§ **Your assignment**: Nothing but the lines from the one with "বাহিনী। পূর্বঘোষিত কর্মসূচি" through the final line of the entries below should be written out, each exactly as given.

§ **Information shown**:
+ + + + +

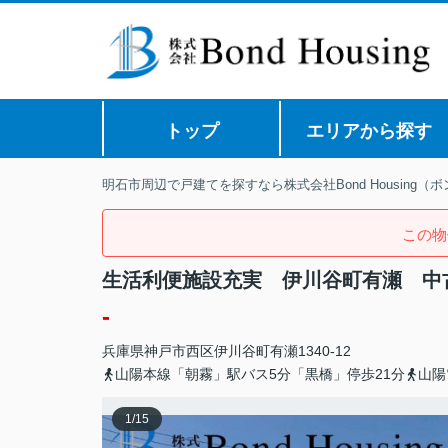
トップ
エリアから探す
明石市周辺で戸建てを探すなら株式会社Bond Housing（
この物
生活利便施設充実 伊川谷町有瀬 中
-
兵庫県
神戸市西区
伊川谷町有瀬
1340-12
山陽本線「朝霧」駅バス5分「黒橋」停歩21分
山陽
1
/
15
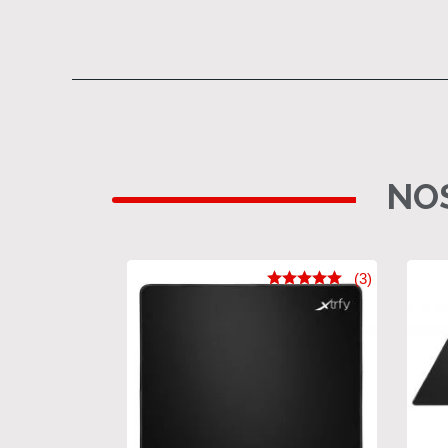
NOS
(3)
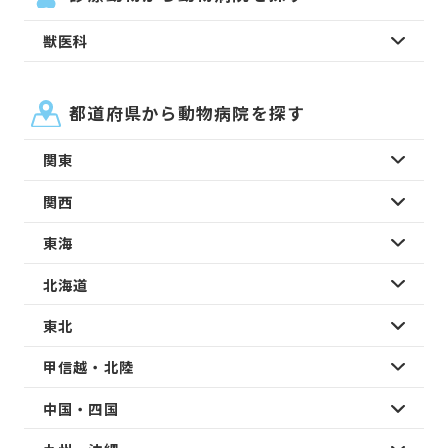
獣医科
都道府県から動物病院を探す
関東
関西
東海
北海道
東北
甲信越・北陸
中国・四国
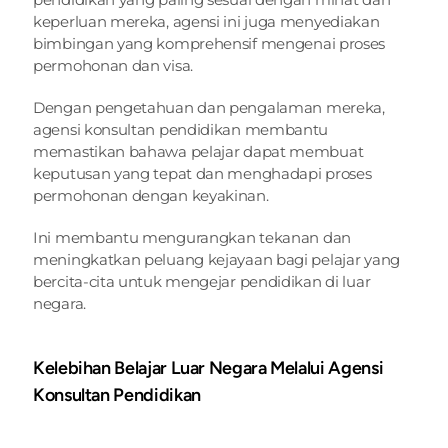
keperluan mereka, agensi ini juga menyediakan 
bimbingan yang komprehensif mengenai proses 
permohonan dan visa.
Dengan pengetahuan dan pengalaman mereka, 
agensi konsultan pendidikan membantu 
memastikan bahawa pelajar dapat membuat 
keputusan yang tepat dan menghadapi proses 
permohonan dengan keyakinan.
Ini membantu mengurangkan tekanan dan 
meningkatkan peluang kejayaan bagi pelajar yang 
bercita-cita untuk mengejar pendidikan di luar 
negara.
Kelebihan Belajar Luar Negara Melalui Agensi 
Konsultan Pendidikan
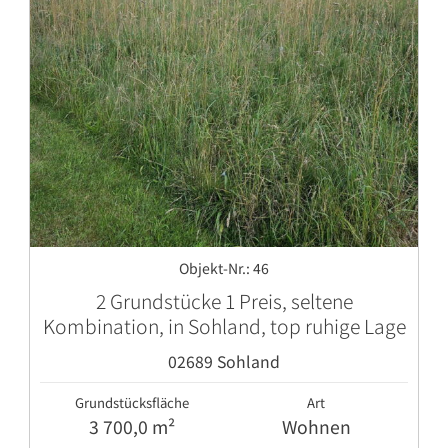
Objekt-Nr.: 46
2 Grundstücke 1 Preis, seltene
Kombination, in Sohland, top ruhige Lage
02689 Sohland
Grundstücksfläche
Art
3 700,0 m²
Wohnen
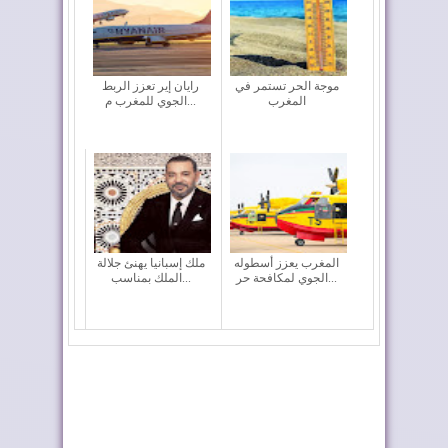
موجة الحر تستمر في
رايان إير تعزز الربط
المغرب
الجوي للمغرب م...
المغرب يعزز أسطوله
ملك إسبانيا يهنئ جلالة
الجوي لمكافحة حر...
الملك بمناسب...
أحداث سبتة ومليلية ..
تختار أوطو هول موزعًا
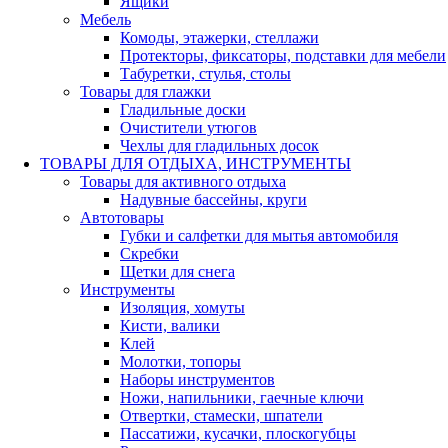
Ящики
Мебель
Комоды, этажерки, стеллажи
Протекторы, фиксаторы, подставки для мебели
Табуретки, стулья, столы
Товары для глажки
Гладильные доски
Очистители утюгов
Чехлы для гладильных досок
ТОВАРЫ ДЛЯ ОТДЫХА, ИНСТРУМЕНТЫ
Товары для активного отдыха
Надувные бассейны, круги
Автотовары
Губки и салфетки для мытья автомобиля
Скребки
Щетки для снега
Инструменты
Изоляция, хомуты
Кисти, валики
Клей
Молотки, топоры
Наборы инструментов
Ножи, напильники, гаечные ключи
Отвертки, стамески, шпатели
Пассатижи, кусачки, плоскогубцы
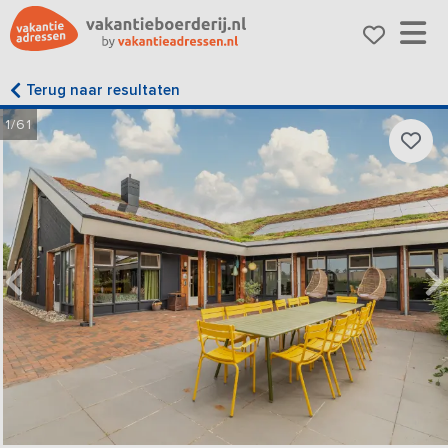
Terug naar resultaten
1/61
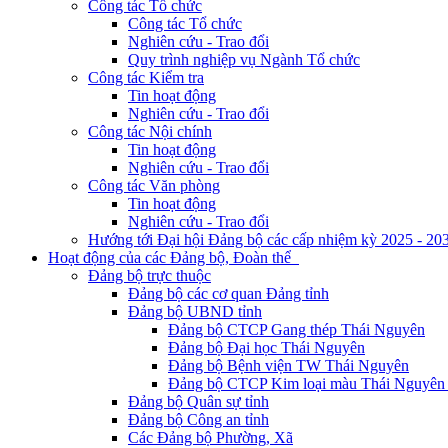
Công tác Tổ chức
Công tác Tổ chức
Nghiên cứu - Trao đổi
Quy trình nghiệp vụ Ngành Tổ chức
Công tác Kiểm tra
Tin hoạt động
Nghiên cứu - Trao đổi
Công tác Nội chính
Tin hoạt động
Nghiên cứu - Trao đổi
Công tác Văn phòng
Tin hoạt động
Nghiên cứu - Trao đổi
Hướng tới Đại hội Đảng bộ các cấp nhiệm kỳ 2025 - 20
Hoạt động của các Đảng bộ, Đoàn thể
Đảng bộ trực thuộc
Đảng bộ các cơ quan Đảng tỉnh
Đảng bộ UBND tỉnh
Đảng bộ CTCP Gang thép Thái Nguyên
Đảng bộ Đại học Thái Nguyên
Đảng bộ Bệnh viện TW Thái Nguyên
Đảng bộ CTCP Kim loại màu Thái Nguyên 
Đảng bộ Quân sự tỉnh
Đảng bộ Công an tỉnh
Các Đảng bộ Phường, Xã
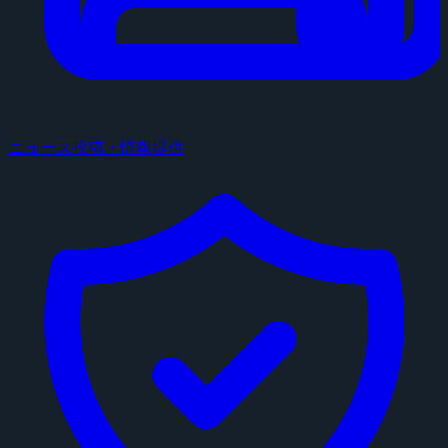
ニュース投稿・情報提供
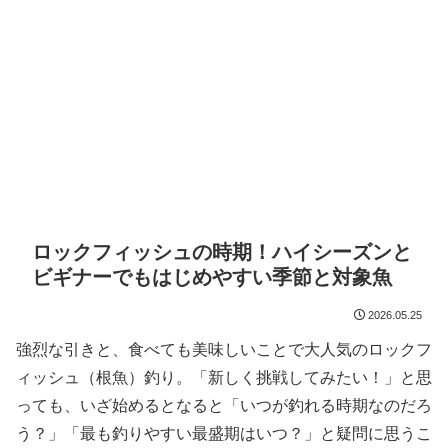
ロックフィッシュの時期！ハイシーズンと
ビギナーでもはじめやすい季節と対象魚
2026.05.25
強烈な引きと、食べても美味しいことで大人気のロックフ
ィッシュ（根魚）釣り。「新しく挑戦してみたい！」と思
っても、いざ始めるとなると「いつが釣れる時期なのだろ
う？」「最も釣りやすい最盛期はいつ？」と疑問に思うこ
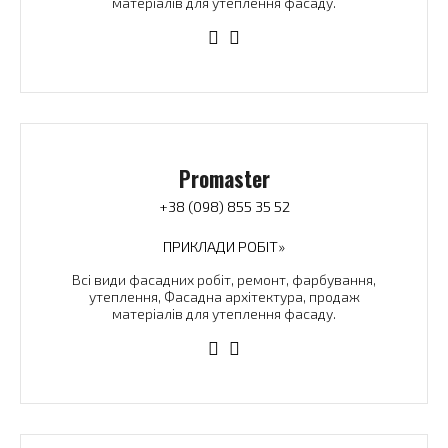
матеріалів для утеплення фасаду.
Promaster
+38 (098) 855 35 52
ПРИКЛАДИ РОБІТ»
Всі види фасадних робіт, ремонт, фарбування,
утеплення, Фасадна архітектура, продаж
матеріалів для утеплення фасаду.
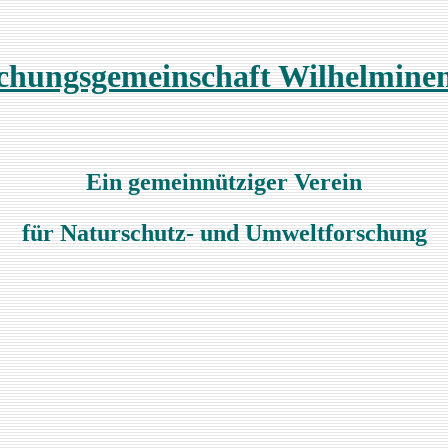
chungsgemeinschaft Wilhelmine
Ein gemeinnütziger Verein
für Naturschutz- und Umweltforschung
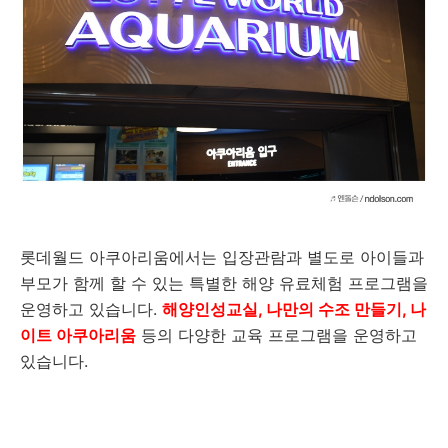
롯데월드 아쿠아리움에서는 입장관람과 별도로 아이들과
부모가 함께 할 수 있는 특별한 해양 유료체험 프로그램을
운영하고 있습니다.
해양인성교실, 나만의 수조 만들기, 나
이트 아쿠아리움
등의 다양한 교육 프로그램을 운영하고
있습니다.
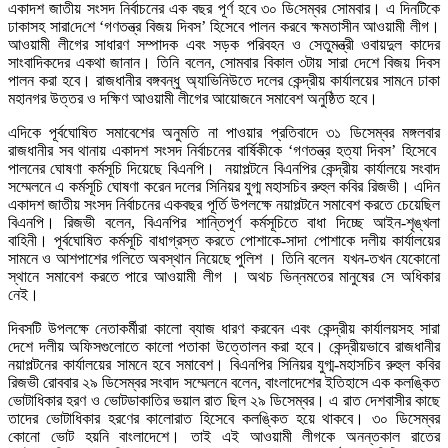
একাদশ জাতীয় সংসদ নির্বাচনের এক বছর পূর্ণ হবে ৩০ ডি‌সেম্বর সোমবার। এ দিনটিকে
ঢাকাসহ সারা‌দে‌শে ‘গণতন্ত্র বিজয় দিবস’ হিসেবে পালন করবে ক্ষমতাসীন আওয়ামী লীগ।
আওয়ামী লীগের সাধারণ সম্পাদক এবং সড়ক পরিবহন ও সেতুমন্ত্রী ওবায়দুল কাদের
সাংবাদিকদের একথা জানান। তিনি বলেন, সোমবার বিকাল ৩টায় সারা দেশে বিজয় দিবস
পালন করা হবে। রাজধানীর বঙ্গবন্ধু অ্যাভিনিউতে দলের কেন্দ্রীয় কার্যালয়ের সাম‌নে ঢাকা
মহানগর উত্তর ও দক্ষিণ আওয়ামী লীগের আয়োজনে সমাবেশ অনুষ্ঠিত হবে।
এদিকে পূর্বঘোষিত সমাবেশের অনুমতি না পাওয়ার প্রতিবাদে ৩১ ডিসেম্বর মঙ্গলবার
রাজধানীর সব থানায় একাদশ সংসদ নির্বাচনের বার্ষিকীকে ‘গণতন্ত্র হত্যা দিবস’ হিসেবে
পালনের ঘোষণা কর্মসূচি দিয়েছে বিএনপি। নয়াপল্টনে বিএনপির কেন্দ্রীয় কার্যালয়ে সংবাদ
সম্মেলনে এ কর্মসূচি ঘোষণা করেন দলের সিনিয়র যুগ্ম মহাসচিব রুহুল কবির রিজভী। এদিন
একাদশ জাতীয় সংসদ নির্বাচনের একবছর পূর্তি উপলক্ষে নয়াপল্টনে সমাবেশ করতে চেয়েছিল
বিএনপি। রিজভী বলেন, বিএনপির শান্তিপূর্ণ কর্মসূচিতে বাধা দিচ্ছে আইন-শৃঙ্খলা
বাহিনী। পূর্বঘোষিত কর্মসূচি বাধাগ্রস্ত করতে পোশাকে-সাদা পোশাকে দলীয় কার্যালয়ের
সামনে ও আশপাশের গলিতে অবস্থান নিয়েছে পুলিশ । তিনি বলেন যখন-তখন যেকোনো
স্থানে সমাবেশ করতে পারে আওয়ামী লীগ । অথচ ভিন্নমতের মানুষের সে অধিকার
নেই।
দিবসটি উপলক্ষে নেতাকর্মীরা কালো ব্যাজ ধারণ করবেন এবং কেন্দ্রীয় কার্যালয়সহ সারা
দেশে দলীয় অফিসগুলোতে কালো পতাকা উত্তোলন করা হবে। কেন্দ্রীয়ভাবে রাজধানীর
নয়াপল্টনের কার্যালয়ের সামনে হবে সমাবেশ। বিএনপির সিনিয়র যুগ্ম-মহাসচিব রুহুল কবির
রিজভী রোববার ২৯ ডিসেম্বর সংবাদ সম্মেলনে বলেন, বাংলাদেশের ইতিহাসে এক কলঙ্কিত
ভোটাধিকার হরণ ও ভোটডাকাতির ভয়াল রাত ছিল ২৯ ডিসেম্বর। এ রাত দেশবাসীর কাছে
তাদের ভোটাধিকার হরণের কালোরাত হিসেবে কলঙ্কিত হয়ে থাকবে। ৩০ ডিসেম্বর
কোনো ভোট হয়নি বাংলাদেশে। তাই এই আওয়ামী লীগকে অনন্তকাল রাতের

+ + + + +

§ **Response for this exercise**:
বাহিনী। পূর্বঘোষিত কর্মসূচি বাধাগ্রস্ত করতে পোশাকে-সাদা পোশাকে দলীয় কার্যালয়ের
সামনে ও আশপাশের গলিতে অবস্থান নিয়েছে পুলিশ । তিনি বলেন যখন-তখন যেকোনো
স্থানে সমাবেশ করতে পারে আওয়ামী লীগ । অথচ ভিন্নমতের মানুষের সে অধিকার
নেই।
দিবসটি উপলক্ষে নেতাকর্মীরা কালো ব্যাজ ধারণ করবেন এবং কেন্দ্রীয় কার্যালয়সহ সারা
দেশে দলীয় অফিসগুলোতে কালো পতাকা উত্তোলন করা হবে। কেন্দ্রীয়ভাবে রাজধানীর
নয়াপল্টনের কার্যালয়ের সামনে হবে সমাবেশ। বিএনপির সিনিয়র যুগ্ম-মহাসচিব রুহুল কবির
রিজভী রোববার ২৯ ডিসেম্বর সংবাদ সম্মেলনে বলেন, বাংলাদেশের ইতিহাসে এক কলঙ্কিত
ভোটাধিকার হরণ ও ভোটডাকাতির ভয়াল রাত ছিল ২৯ ডিসেম্বর। এ রাত দেশবাসীর কাছে
তাদের ভোটাধিকার হরণের কালোরাত হিসেবে কলঙ্কিত হয়ে থাকবে। ৩০ ডিসেম্বর
কোনো ভোট হয়নি বাংলাদেশে। তাই এই আওয়ামী লীগকে অনন্তকাল রাতের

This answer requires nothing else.